Task statement: Number of lines with the string "brand" in the entries below: report it, and nothing besides.

Transcribed page contents
┄┄┄┄┄┄┄┄┄┄
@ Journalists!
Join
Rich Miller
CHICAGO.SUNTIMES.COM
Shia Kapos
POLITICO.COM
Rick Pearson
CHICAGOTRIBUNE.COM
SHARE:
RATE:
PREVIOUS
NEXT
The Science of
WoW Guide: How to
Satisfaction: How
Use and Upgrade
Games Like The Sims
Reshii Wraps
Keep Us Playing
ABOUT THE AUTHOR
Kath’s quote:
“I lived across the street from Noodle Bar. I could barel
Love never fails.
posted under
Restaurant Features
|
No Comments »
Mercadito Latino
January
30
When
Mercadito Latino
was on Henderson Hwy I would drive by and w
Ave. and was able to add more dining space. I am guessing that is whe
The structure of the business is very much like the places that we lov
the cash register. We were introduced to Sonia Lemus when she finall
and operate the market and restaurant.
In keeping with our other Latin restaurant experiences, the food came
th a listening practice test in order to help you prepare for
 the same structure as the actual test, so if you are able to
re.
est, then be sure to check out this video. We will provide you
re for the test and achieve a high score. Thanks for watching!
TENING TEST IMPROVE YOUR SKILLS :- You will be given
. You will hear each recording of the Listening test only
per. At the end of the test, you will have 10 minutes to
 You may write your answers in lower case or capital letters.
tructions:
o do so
┄┄┄┄┄┄┄┄┄┄
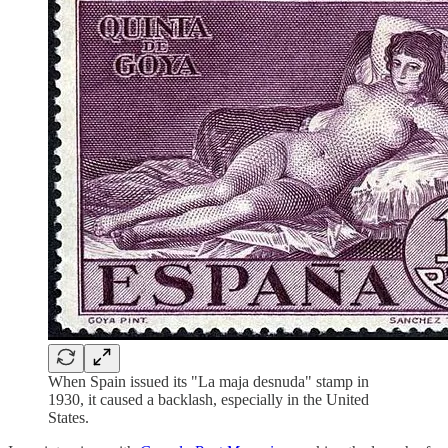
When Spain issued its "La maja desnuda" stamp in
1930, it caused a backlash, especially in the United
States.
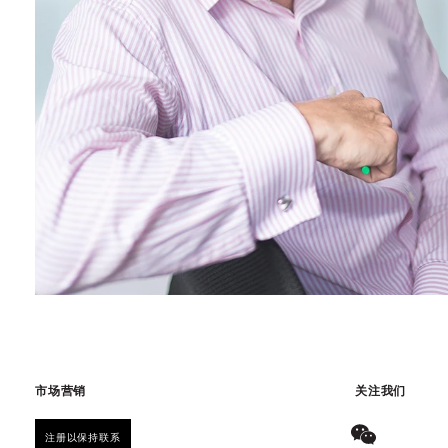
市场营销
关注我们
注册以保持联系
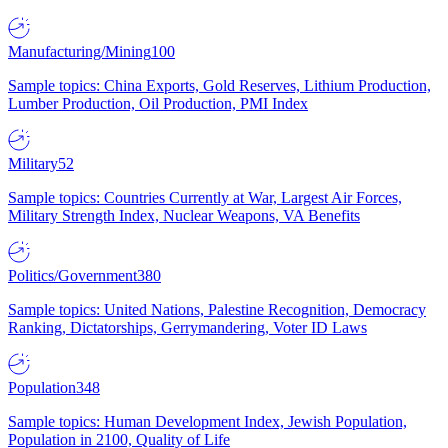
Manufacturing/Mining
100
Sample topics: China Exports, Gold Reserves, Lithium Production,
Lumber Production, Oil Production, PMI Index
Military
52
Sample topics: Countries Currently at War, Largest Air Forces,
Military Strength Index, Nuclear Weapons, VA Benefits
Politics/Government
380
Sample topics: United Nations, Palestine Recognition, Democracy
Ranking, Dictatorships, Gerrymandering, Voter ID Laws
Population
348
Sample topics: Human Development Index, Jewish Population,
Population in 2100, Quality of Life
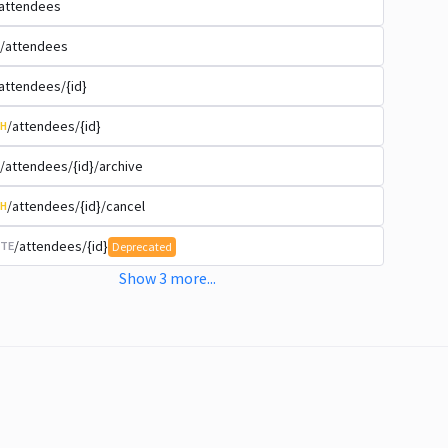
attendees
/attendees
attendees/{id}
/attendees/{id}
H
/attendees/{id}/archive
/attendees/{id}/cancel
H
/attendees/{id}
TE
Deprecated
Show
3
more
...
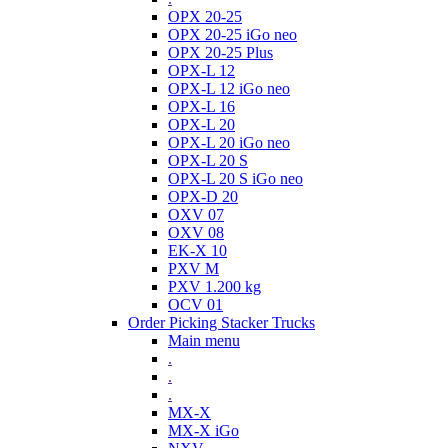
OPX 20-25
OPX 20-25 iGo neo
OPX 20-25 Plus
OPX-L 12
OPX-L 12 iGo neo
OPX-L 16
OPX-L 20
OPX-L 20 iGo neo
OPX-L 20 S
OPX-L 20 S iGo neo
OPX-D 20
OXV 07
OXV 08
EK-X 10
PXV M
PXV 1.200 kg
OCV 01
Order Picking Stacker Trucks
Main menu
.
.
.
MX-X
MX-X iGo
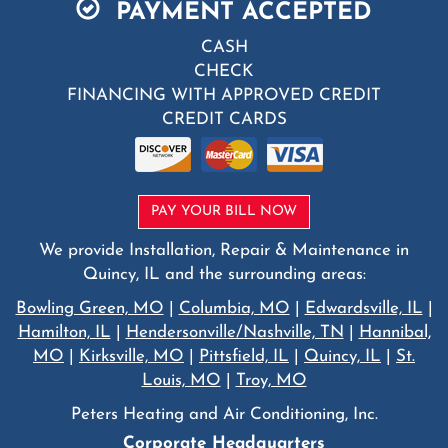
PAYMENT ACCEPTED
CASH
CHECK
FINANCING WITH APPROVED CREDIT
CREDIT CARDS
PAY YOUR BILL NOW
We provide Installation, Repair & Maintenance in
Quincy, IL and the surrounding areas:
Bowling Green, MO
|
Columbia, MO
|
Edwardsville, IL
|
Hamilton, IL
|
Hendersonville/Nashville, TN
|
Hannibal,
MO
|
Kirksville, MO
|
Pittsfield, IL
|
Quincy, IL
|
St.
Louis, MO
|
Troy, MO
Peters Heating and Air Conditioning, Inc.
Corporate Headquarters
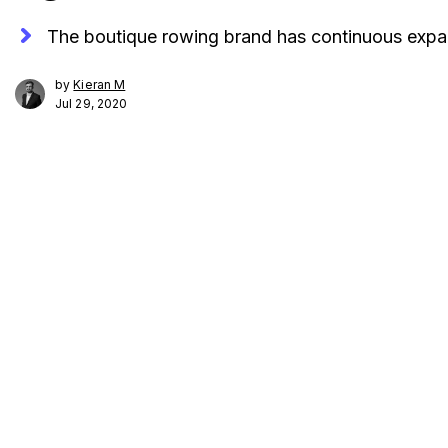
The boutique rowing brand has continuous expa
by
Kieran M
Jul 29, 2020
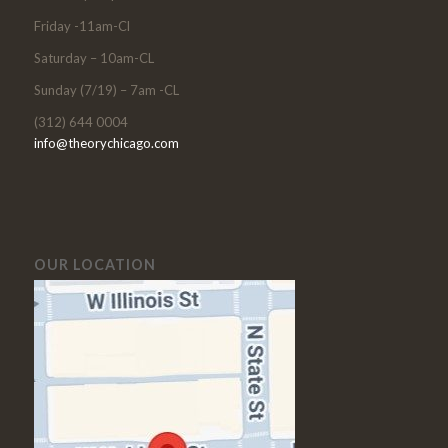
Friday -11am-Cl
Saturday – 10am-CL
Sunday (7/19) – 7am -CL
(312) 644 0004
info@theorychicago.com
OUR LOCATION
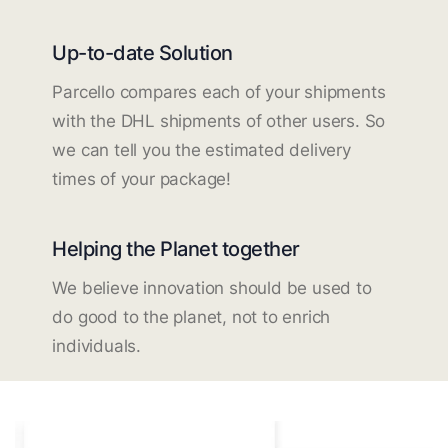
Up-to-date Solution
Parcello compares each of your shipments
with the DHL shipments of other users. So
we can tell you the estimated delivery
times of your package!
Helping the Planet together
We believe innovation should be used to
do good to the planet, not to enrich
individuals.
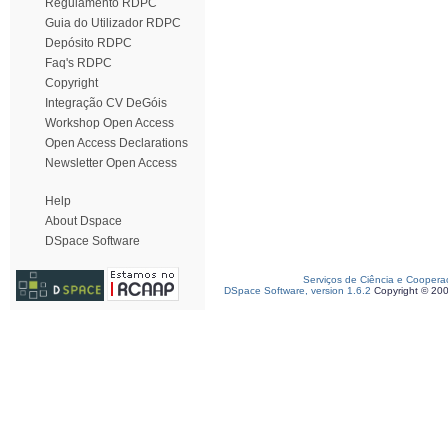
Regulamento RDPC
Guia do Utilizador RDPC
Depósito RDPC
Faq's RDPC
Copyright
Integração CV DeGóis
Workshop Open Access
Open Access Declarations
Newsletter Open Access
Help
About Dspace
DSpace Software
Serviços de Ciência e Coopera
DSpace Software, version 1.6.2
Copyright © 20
┄┄┄┄┄┄┄┄┄┄
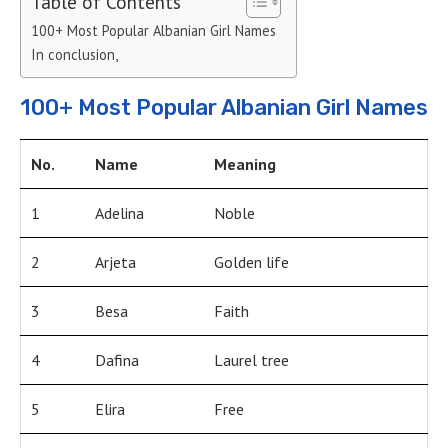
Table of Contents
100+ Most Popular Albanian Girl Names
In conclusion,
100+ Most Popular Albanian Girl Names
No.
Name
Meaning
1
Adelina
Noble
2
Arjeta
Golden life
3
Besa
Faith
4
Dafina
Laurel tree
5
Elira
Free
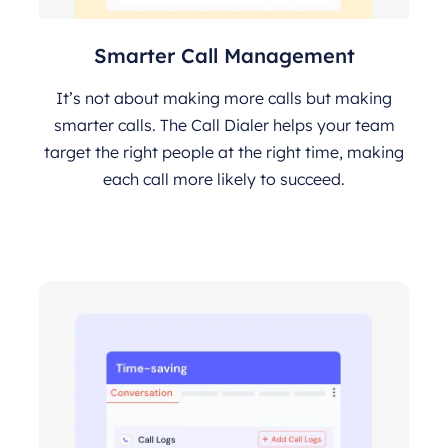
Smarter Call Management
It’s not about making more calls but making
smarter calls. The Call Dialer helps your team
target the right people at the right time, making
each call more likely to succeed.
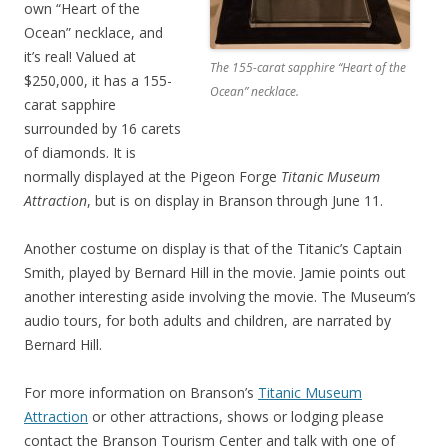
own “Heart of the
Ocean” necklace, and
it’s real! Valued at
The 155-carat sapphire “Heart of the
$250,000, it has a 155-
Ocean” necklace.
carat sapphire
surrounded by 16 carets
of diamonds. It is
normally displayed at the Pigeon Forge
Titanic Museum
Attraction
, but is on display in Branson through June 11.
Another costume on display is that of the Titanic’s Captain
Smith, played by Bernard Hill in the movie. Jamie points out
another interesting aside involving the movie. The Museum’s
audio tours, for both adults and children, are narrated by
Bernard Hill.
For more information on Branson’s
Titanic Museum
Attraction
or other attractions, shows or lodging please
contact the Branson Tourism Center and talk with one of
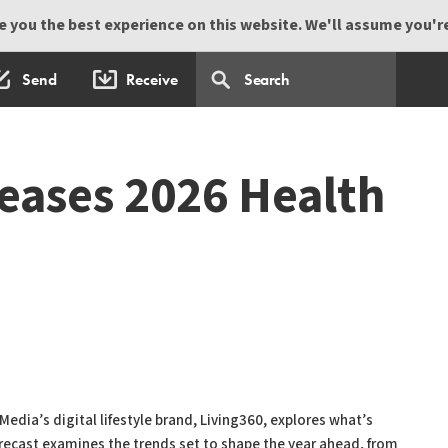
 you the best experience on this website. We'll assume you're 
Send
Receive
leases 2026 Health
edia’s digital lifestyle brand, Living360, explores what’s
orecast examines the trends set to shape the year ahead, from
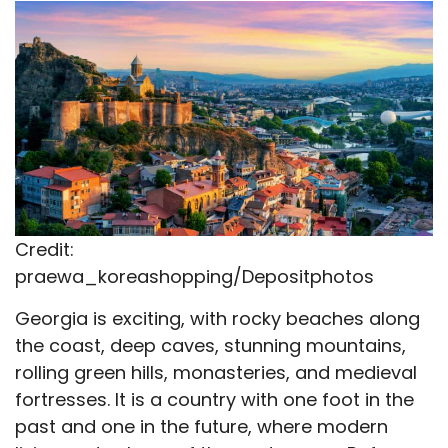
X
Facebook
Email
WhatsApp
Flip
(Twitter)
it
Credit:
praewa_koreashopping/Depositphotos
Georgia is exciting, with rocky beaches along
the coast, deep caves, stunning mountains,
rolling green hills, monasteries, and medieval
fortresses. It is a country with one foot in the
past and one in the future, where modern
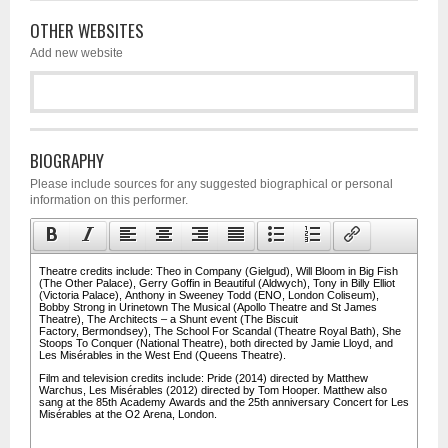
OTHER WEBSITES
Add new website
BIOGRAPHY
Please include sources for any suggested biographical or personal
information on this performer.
┄┄┄┄┄┄┄┄┄┄
Answer box: 2